Le jardin Saint-Lazare
La troisième cour de l’ancienne prison Saint-Lazare, désormais « jardin Saint-Lazare » de la médiathèque Françoise-Sagan
Les bâtiments de l’infirmerie, aujourd’hui reconvertie en médiathèque, formait la troisième cour de la prison Saint-Lazare, désormais réaménagée en jardin.
Le square Alban-Satragne
L’ancienne chapelle Saint-Lazare
En 1927 et 1928, le Département de la Seine décida la destruction d’une partie des bâtiments de l’ancienne prison, qui devint « maison de santé Saint-Lazare », puis service de désencombrement de l’Hôpital Lariboisière, lui-même construit en grande partie sur les terrains des maraîchers de l’ancienne maison religieuse.

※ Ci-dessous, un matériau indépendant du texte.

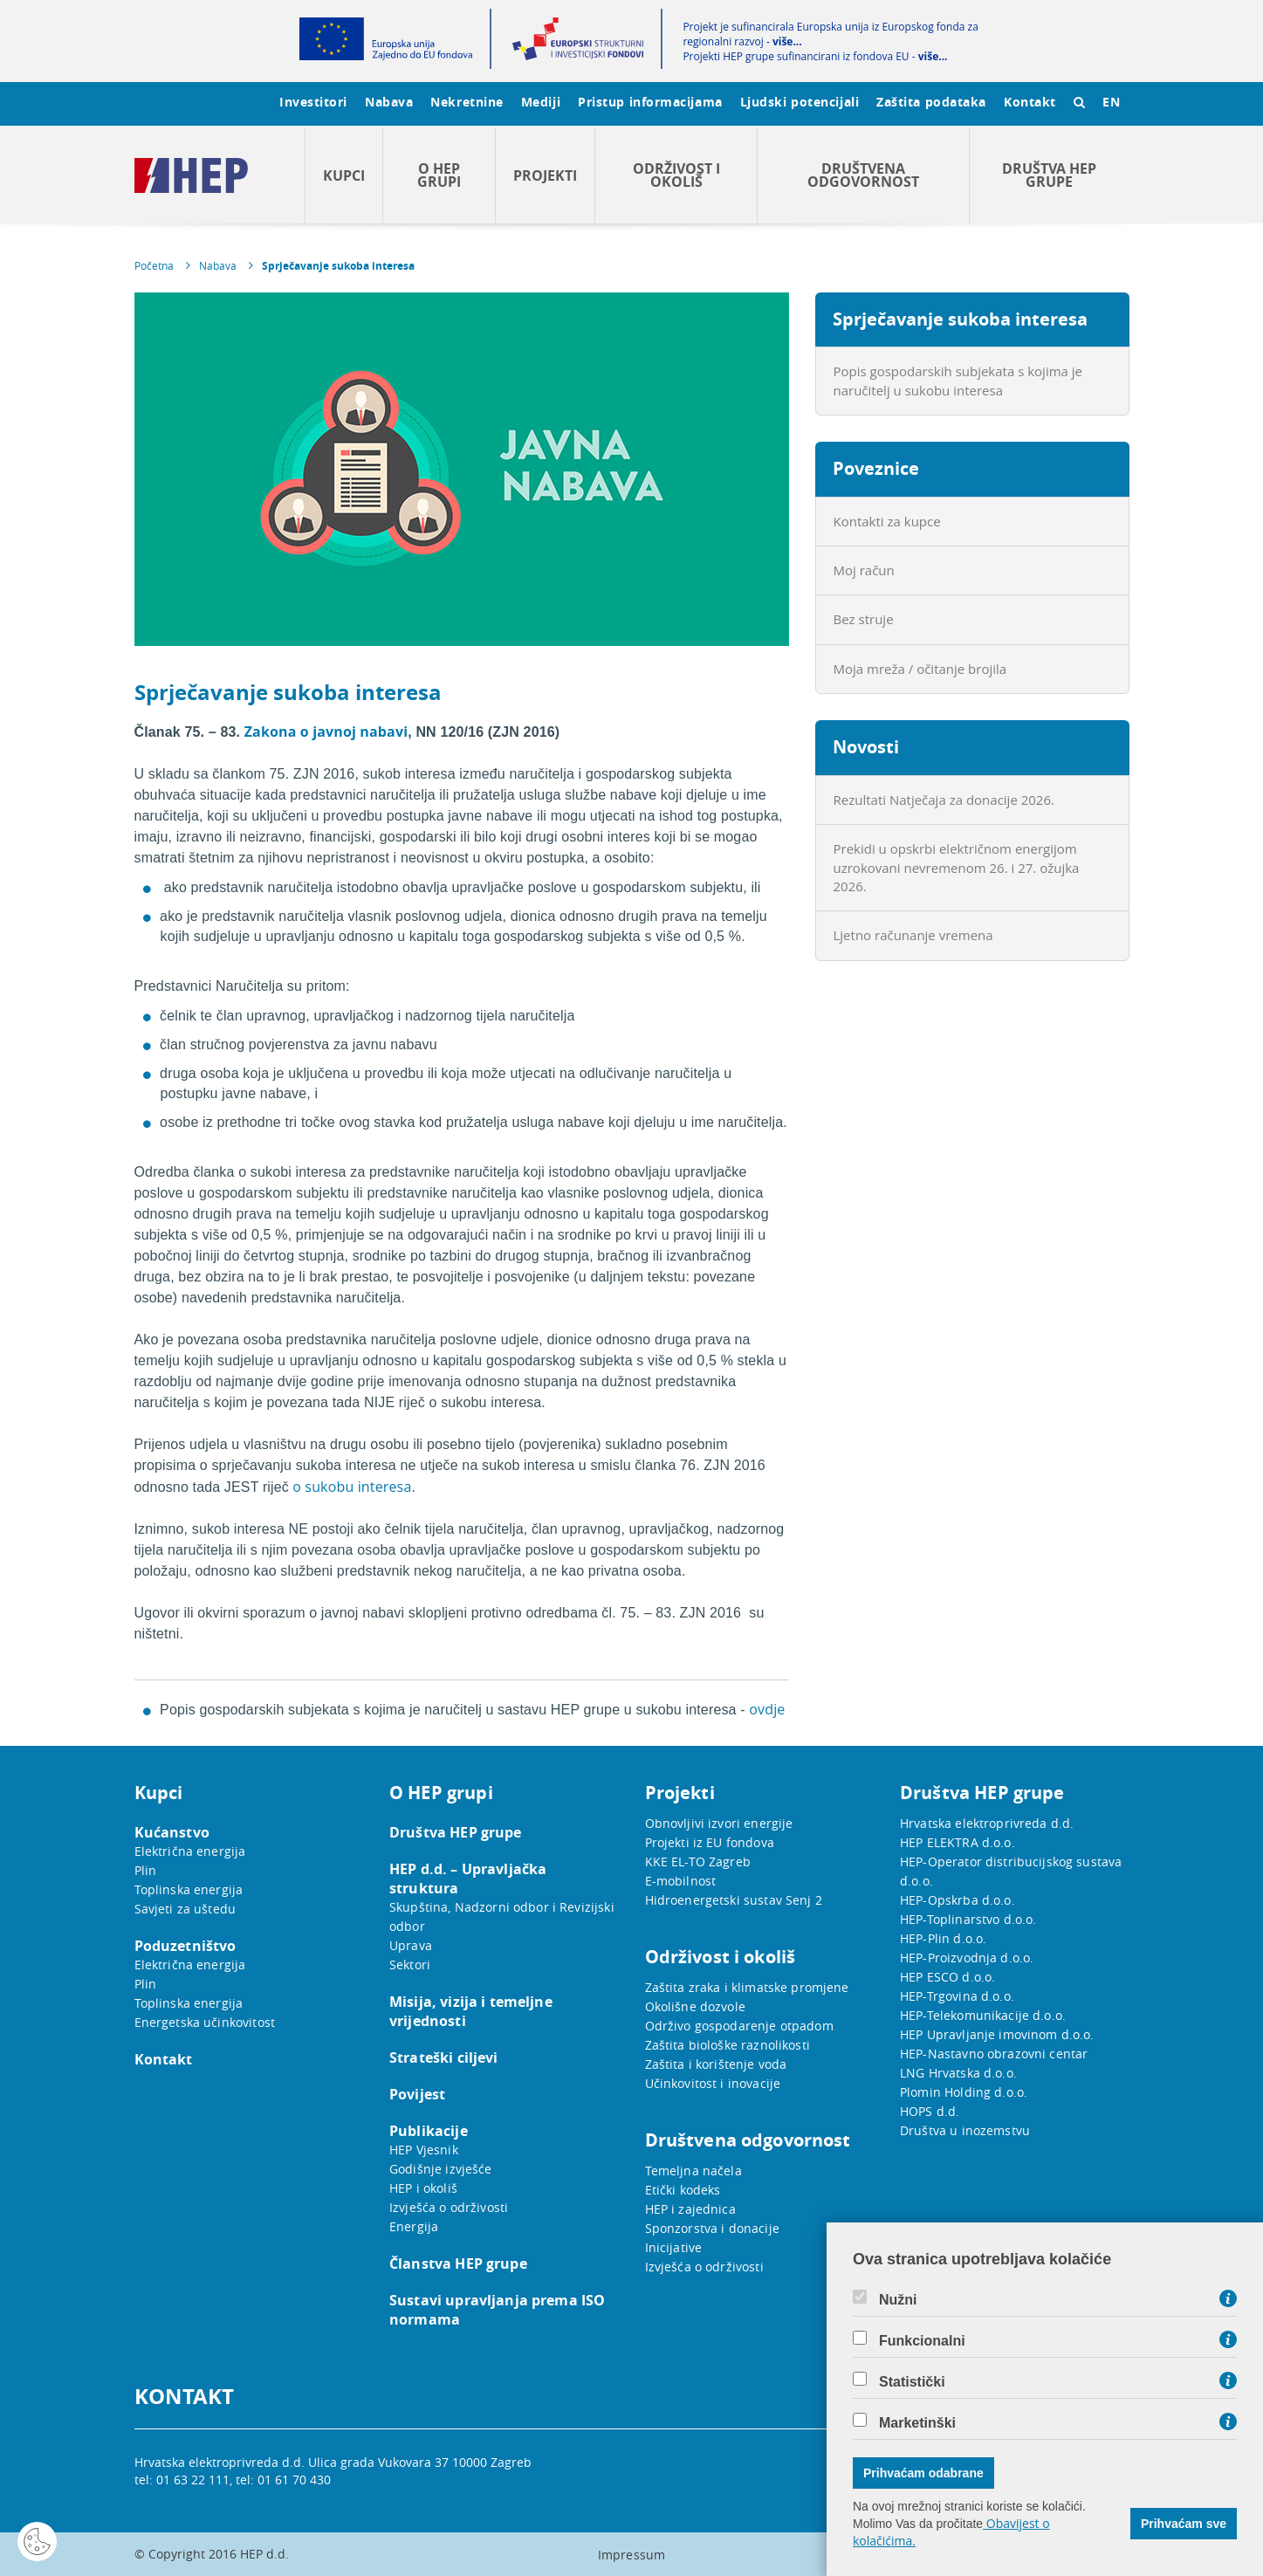 The height and width of the screenshot is (2576, 1263). Describe the element at coordinates (413, 2226) in the screenshot. I see `Energija` at that location.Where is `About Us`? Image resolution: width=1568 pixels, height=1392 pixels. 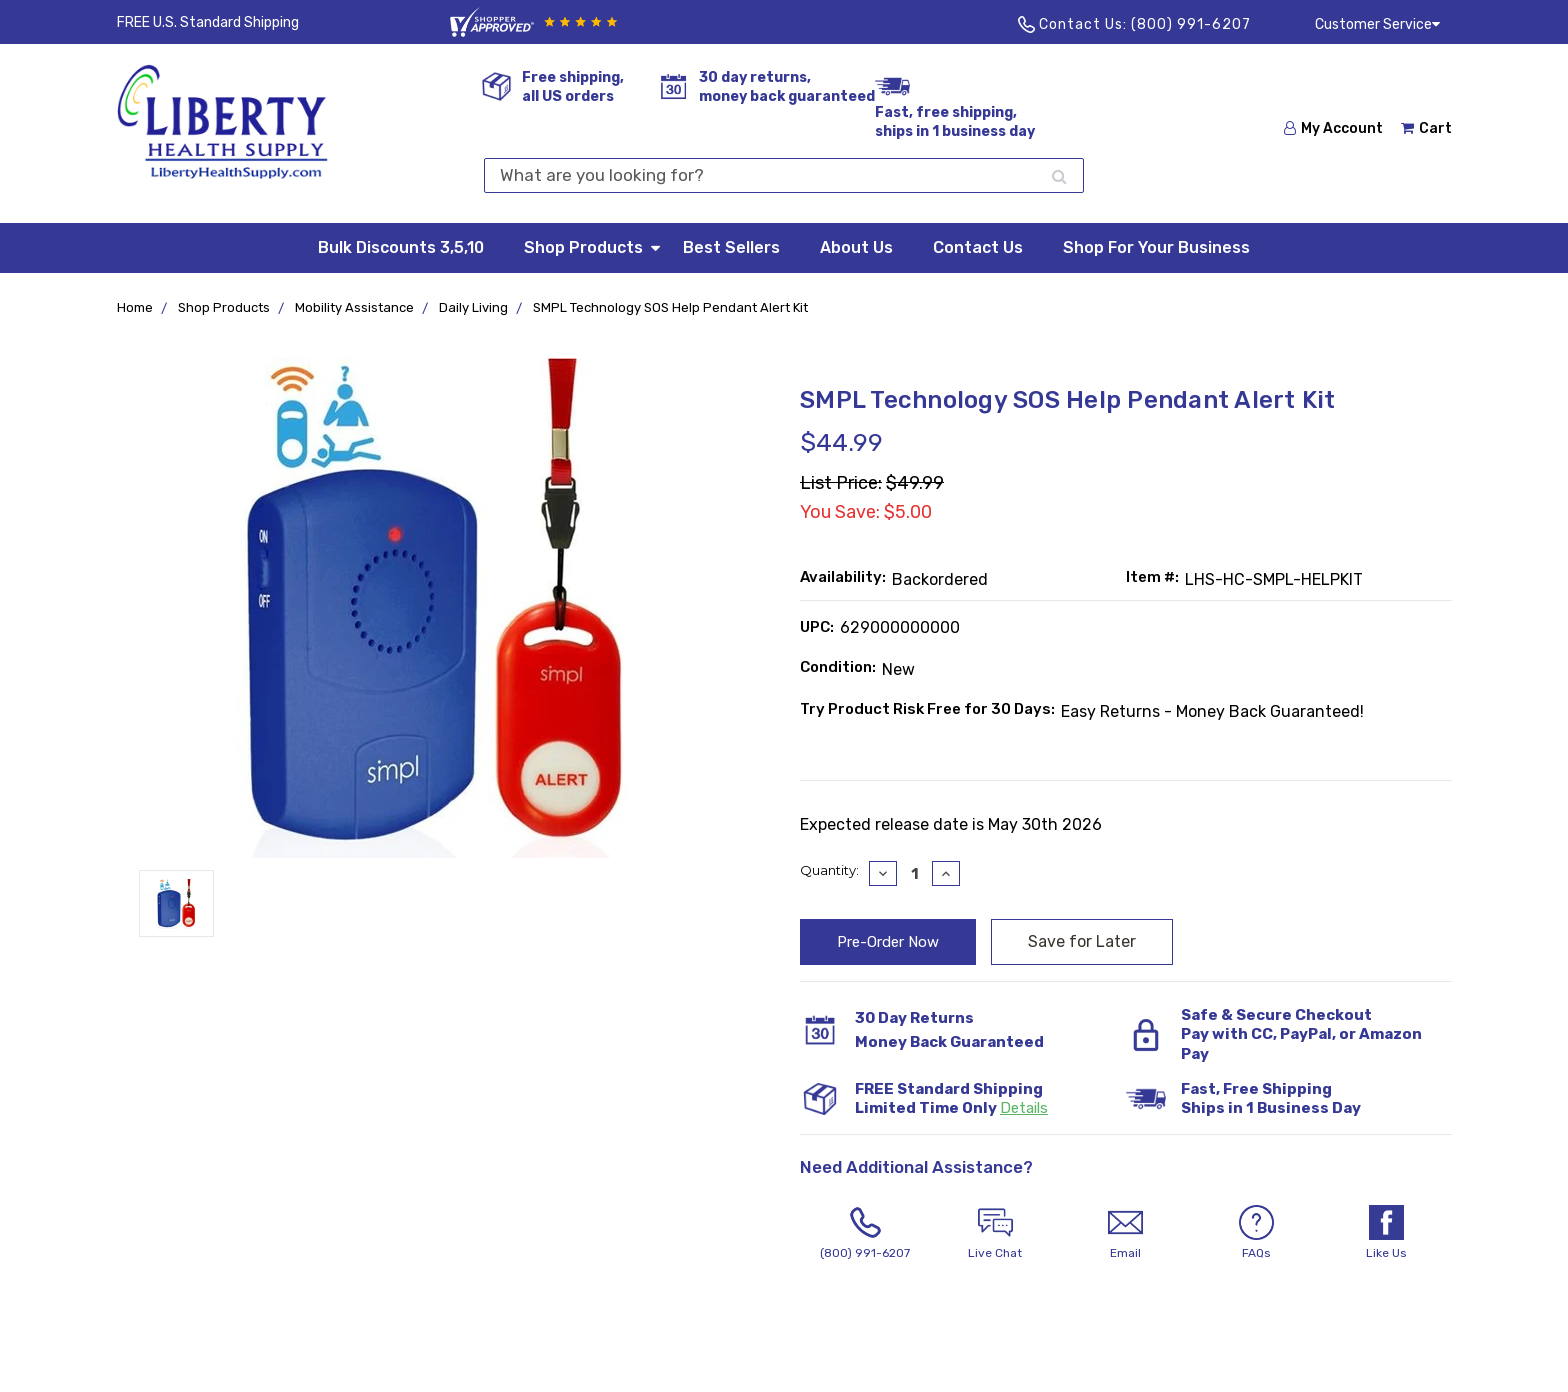
About Us is located at coordinates (856, 247).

Malgré les objections exprimées par la Commission du Vieux-Paris, les bâtiments compris entre la chapelle et la rue du Faubourg-Saint-Denis, furent entièrement détruits vers 1940-41. Transformée en « Hôpital Saint-Lazare », l’infirmerie ferma définitivement ses portes à la fin de l’année 1998.
Propriété de l’Assistance Publique-Hôpitaux de Paris, la chapelle et l’infirmerie se dressent aujourd’hui au fond du square Alban-Satragne, qui a remplacé cours et bâtiments. De plan pseudo-basilical, elle possède un vestibule intérieur de forme oblongue, une nef, flanquée de bas-côtés, et une abside en hémicycle, faisant saillie sur la troisième cour.
Chargé, en 1931, de remettre en état les bâtiments de Baltard, Gaston Lefol rhabilla la façade en pierre de la chapelle de briques de parement rouges. Lefol remplaça également les bâtiments latéraux, qui devaient être rasés, fit appliquer un grand blason au-dessus de la porte d’entrée et percer le fronton d’un oculus.
Le bâtiment principal de l’ancienne infirmerie, désormais médiathèque Françoise-Sagan
Les façades dépouillées des bâtiments de l’ancienne infirmerie n’ont en revanche pratiquement pas été modifiées, à l’exception du bâtiment principal, surélevé en 1874 par l’architecte Édouard-Auguste Villain. Les façades des bâtiments latéraux présentent deux niveaux d’arcades en plein cintre, surmontés d’un attique percé de fenêtres rectangulaires.
Le jardin Saint-Lazare
Le jardin Saint-Lazare, dit aussi « carré Saint-Lazare », en raison de son plan quadrangulaire, est inspiré des cloîtres méditerranéens, avec palmiers, arbustes et herbacées. Des allées découpées, délimitées de bordures irrégulières pouvant servir de reposoirs, traversent les parterres du jardin.
Le jardin « Saint-Lazare », vu depuis la rue Léon-Schwartzenberg
La réhabilitation de l’ancienne infirmerie permit de créer la rue Léon-Schwartzenberg, dont le tracé adopte celui du chemin de ronde de l’ancienne prison. La nouvelle rue contourne l’actuel « jardin Saint-Lazare », accessible par un petit passage couvert, et rejoint la Cour de la Ferme Saint-Lazare.